新型コロナが病院直撃「医療現場崩壊招く 経営危機」

新型コロナウイルスの感染拡大に伴い、医療機関の経営が悪化している。大阪府堺市の社会医療法人「同仁会」理事長で、耳原鳳クリニック所長の田端志郎さん(56)は「このままでは、第2波が来る前に経営破綻による医療崩壊が起きる」と危機感を募らせている。今回のコロナ禍で、私たちの命と健康を守るはずの医療体制の脆弱さが垣間見えてきた。(矢野宏)

同仁会は、耳原総合病院や耳原鳳クリニックなど七つの医療機関、耳原訪問看護ステーションなど三つの訪問看護のほか、訪問介護やケアプランセンター、泉州看護専門学校などを運営しており、地域の医療や介護、福祉を支えている。事業収益は約150億円で、医師や看護師、ケアマネジャーなど約1800人が勤めている。

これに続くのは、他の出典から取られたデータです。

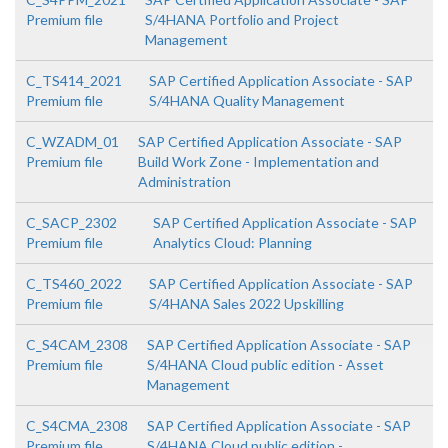
Premium file
S/4HANA Portfolio and Project
Management
C_TS414_2021
SAP Certified Application Associate - SAP
Premium file
S/4HANA Quality Management
C_WZADM_01
SAP Certified Application Associate - SAP
Premium file
Build Work Zone - Implementation and
Administration
C_SACP_2302
SAP Certified Application Associate - SAP
Premium file
Analytics Cloud: Planning
C_TS460_2022
SAP Certified Application Associate - SAP
Premium file
S/4HANA Sales 2022 Upskilling
C_S4CAM_2308
SAP Certified Application Associate - SAP
Premium file
S/4HANA Cloud public edition - Asset
Management
C_S4CMA_2308
SAP Certified Application Associate - SAP
Premium file
S/4HANA Cloud public edition -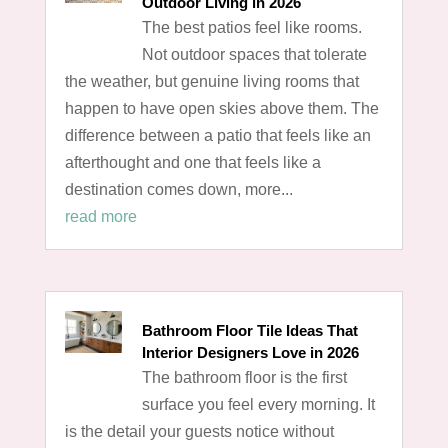
Outdoor Living in 2026
The best patios feel like rooms.
Not outdoor spaces that tolerate
the weather, but genuine living rooms that
happen to have open skies above them. The
difference between a patio that feels like an
afterthought and one that feels like a
destination comes down, more...
read more
Bathroom Floor Tile Ideas That
Interior Designers Love in 2026
The bathroom floor is the first
surface you feel every morning. It
is the detail your guests notice without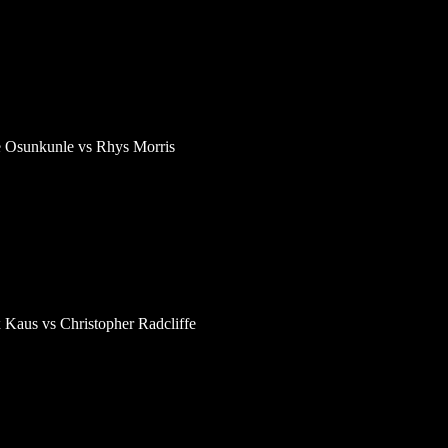
e Osunkunle vs Rhys Morris
 Kaus vs Christopher Radcliffe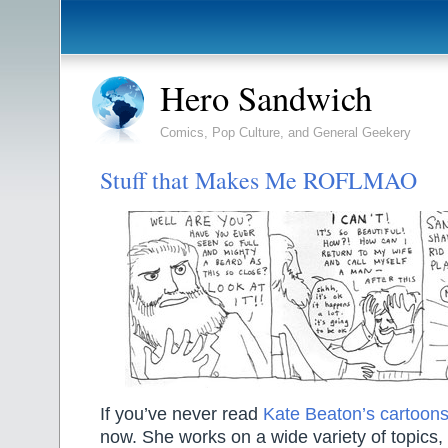
Hero Sandwich
Comics, Pop Culture, and General Geekery
Stuff that Makes Me ROFLMAO
If you’ve never read
Kate Beaton’s cartoon
now. She works on a wide variety of topics, 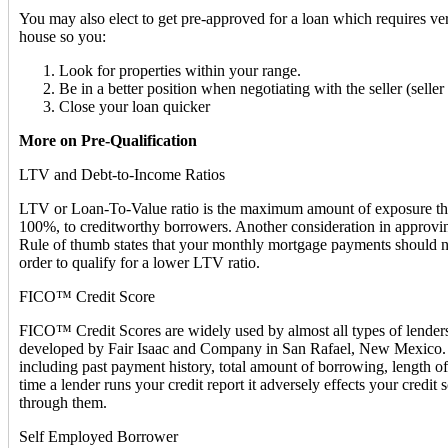
You may also elect to get pre-approved for a loan which requires ver
house so you:
Look for properties within your range.
Be in a better position when negotiating with the seller (sell
Close your loan quicker
More on Pre-Qualification
LTV and Debt-to-Income Ratios
LTV or Loan-To-Value ratio is the maximum amount of exposure that a
100%, to creditworthy borrowers. Another consideration in approvin
Rule of thumb states that your monthly mortgage payments should n
order to qualify for a lower LTV ratio.
FICO™ Credit Score
FICO™ Credit Scores are widely used by almost all types of lenders i
developed by Fair Isaac and Company in San Rafael, New Mexico. FIC
including past payment history, total amount of borrowing, length of
time a lender runs your credit report it adversely effects your credit 
through them.
Self Employed Borrower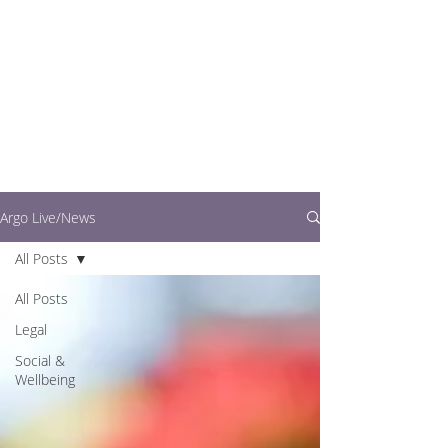
writers.
This is where you can
find out what's going
on in easy to read
articles
Argo Live/News
All Posts
All Posts
Legal
Social &
Wellbeing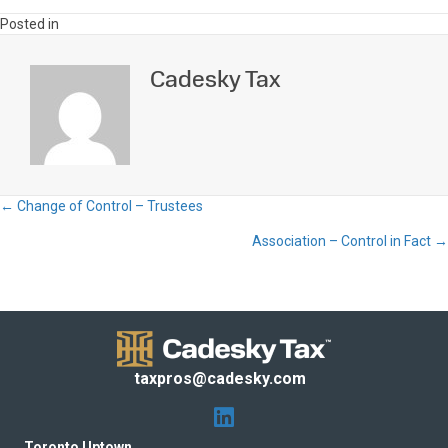
Posted in
Cadesky Tax
← Change of Control – Trustees
Posts
Association – Control in Fact →
navigation
taxpros@cadesky.com
Toronto Uptown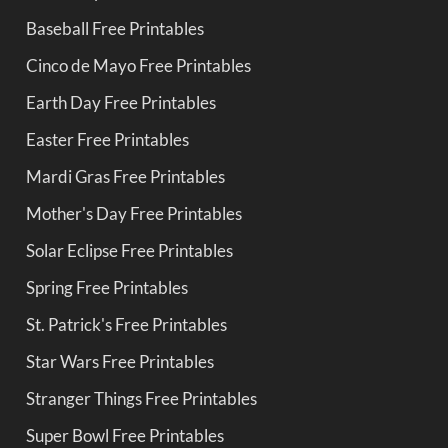
Baseball Free Printables
Cinco de Mayo Free Printables
Earth Day Free Printables
Easter Free Printables
Mardi Gras Free Printables
Mother's Day Free Printables
Solar Eclipse Free Printables
Spring Free Printables
St. Patrick's Free Printables
Star Wars Free Printables
Stranger Things Free Printables
Super Bowl Free Printables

田端所長は4月に理事長に就任したばかり。「4月だけで7300万円、5月は5200万円の赤字です。5年前に新病院にした耳原総合病院の借金も残っており、非常に厳しいのが実情です。このままだと経営的に成り立たなくなります」と頭を抱えている。
当面の対策として、医療機器を買い替えるための投資(約3億8000万円)を凍結したほか、5%の経費削減、独立行政法人「福祉医療機構」から無担保・無利子での3億円の融資などを進めている。
「経営努力だけではどうしようもありません。しかも医療の世界は日進月歩。絶えず医療機器を新しいものに買い換える必要があります。投資の凍結は苦渋の決断です」
経営が悪化している医療法人は同仁会だけではない。

全日本民主医療機関連合会(全日本民医連)がまとめた「医療経営破綻の危機」によると、「現状のまま、有効な財政支援などがなければどうなるか」について、133法人の81%にあたる108法人が「資金不足に陥る」と回答。そのうち5割近くが今年度の上半期である9月末までしか持たないと訴えている。全日本民医連では「医療介護の経営は、手持ち資金の流出で資金がショートするか、返済見通しのない借金で将来の展望を失うかの厳しい状況に直面している」と結論づけ、政府に財政支援を求めている。
医療機関に診療報酬が入るのは申請から2カ月後。患者の落ち込みが激しくなった4月の影響は6月から出てくる。資金繰りが厳しくなれば廃業も起きかねない。